### WHAT IS REQUIRED
Could you write out, exactly as they stand, only the lines in the listing below from the line with "Ler resumo da notícia" to the line with "lien et vous", both ends included, without the pictures?
==========
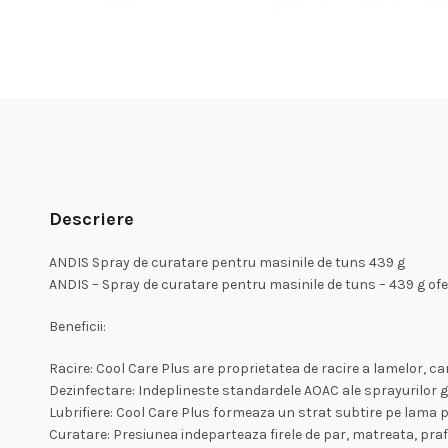
Descriere
ANDIS Spray de curatare pentru masinile de tuns 439 g
ANDIS – Spray de curatare pentru masinile de tuns – 439 g ofer
Beneficii:
Racire: Cool Care Plus are proprietatea de racire a lamelor, ca
Dezinfectare: Indeplineste standardele AOAC ale sprayurilor ger
Lubrifiere: Cool Care Plus formeaza un strat subtire pe lama p
Curatare: Presiunea indeparteaza firele de par, matreata, praf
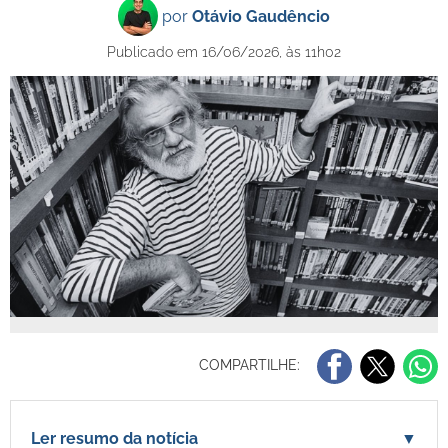
por
Otávio Gaudêncio
Publicado em 16/06/2026, às 11h02
COMPARTILHE:
Ler resumo da notícia
▼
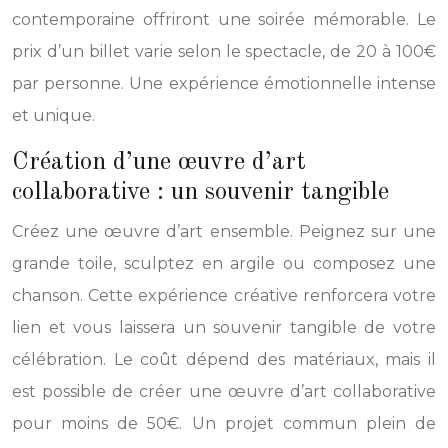
contemporaine offriront une soirée mémorable. Le
prix d’un billet varie selon le spectacle, de 20 à 100€
par personne. Une expérience émotionnelle intense
et unique.
Création d’une œuvre d’art
collaborative : un souvenir tangible
Créez une œuvre d’art ensemble. Peignez sur une
grande toile, sculptez en argile ou composez une
chanson. Cette expérience créative renforcera votre
lien et vous laissera un souvenir tangible de votre
célébration. Le coût dépend des matériaux, mais il
est possible de créer une œuvre d’art collaborative
pour moins de 50€. Un projet commun plein de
==========
### FINISHED EXERCISE
Ler resumo da notícia
▼
contemporaine offriront une soirée mémorable. Le
prix d’un billet varie selon le spectacle, de 20 à 100€
par personne. Une expérience émotionnelle intense
et unique.
Création d’une œuvre d’art
collaborative : un souvenir tangible
Créez une œuvre d’art ensemble. Peignez sur une
grande toile, sculptez en argile ou composez une
chanson. Cette expérience créative renforcera votre
lien et vous laissera un souvenir tangible de votre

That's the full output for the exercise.